Hi there, beautiful people, let’s talk about the future and possible treats to journalism. Yes, I know you’d rather be watching the Kardashians or Facebook stalking your ex (ahem), but for those of us who actually want to pursue careers in the literary and journalistic fields, this is actually kind of a doozy.
We tell stories, bring tyrants to justice and expose the hypocrisy of those in power. Who are we? We are the writers, the journalists, and more often than not, we give a voice to those without one. But what happens when someone or something does our jobs better than we can? The advent of Robo or ‘Robot’ Journalism, in particular has really put us in a pickle.
This is no joke people, the machines are replacing us! I guess Will Smith was right to be weary of these technological beasts.
Robo journalism, is a process that involves computers compiling data into the form of a story based on pre-programmed algorithms, and then publishing these stories online for people to read. This is according to Michael Salzwedel, whose entire article can be found here . Here’s the kicker: this entire process requires absolutely no help from us! We have become as redundant as a fridge in Antarctica.
A simple example of Robo Journalism can be seen with Quakebot, which is a computer programme collecting data from earthquakes and publishing the information online into the form of news articles. Only yesterday Quakebot published a story about an earthquake that occurred near California
The emergence of Robo Journalism has also caused the retrenchment of many expert journalists. The media industry no longer simply needs journalists who are good writers, but pioneering, multi-skilled media workers. In other words: EVOLVE!
As young aspiring writers and journalists, we have to be flexible and willing to teach ourselves new skills. Learning to take good, publishable photographs, sub-editing our own work and being innovative with online media platforms are just a few ways to make ourselves indispensable in the newsroom.
Another possible threat to our jobs is citizen journalism, which involves regular members of society providing stories, tip-offs, pictures and the like to newsrooms, which can then be published as news.
With the growth of online and social media, members of the public can send in photographs and videos immediately after an event has taken place, contributing to the overall news cycle.
Does this mean that my BA or Journalism degree is all for nought?
Calm down people! The members of the public merely provide information-and not necessarily facts-which then enables journalists to further investigate the issue at hand. Citizens are also not taken to task when they provide false statements, meaning that reporters still need to verify the accuracy and newsworthiness of any information that they supply.

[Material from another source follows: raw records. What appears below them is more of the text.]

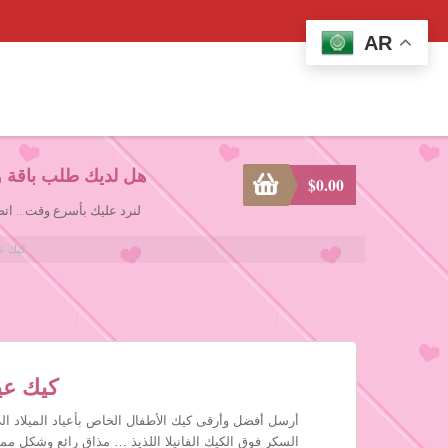
AR
هل لديك طلب باقة و
$
0.00
لنرد عليك بأسرع وقت... ا
irthday Cake
Birthday Cake
أرسل أفضل وأرقى كيك الأطفال الخاص بأعياد الميلاد ا
السكر فوق الكيك الفانيلا اللذيذ … مذاق رائع وشكل ممي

The citizens can also take journalists to task when they have been lax in their reporting, particularly with many online news organisations providing a ‘comments’ section on their news sites.
An example of citizen journalism can be seen when a Twitter user posted pictures of the Ferguson incident immediately after the occurence.
The art of journalism is not dead. As long as there are honest, ethical reporters out there willing to tell the truth in an objective and honest way, by God we will survive!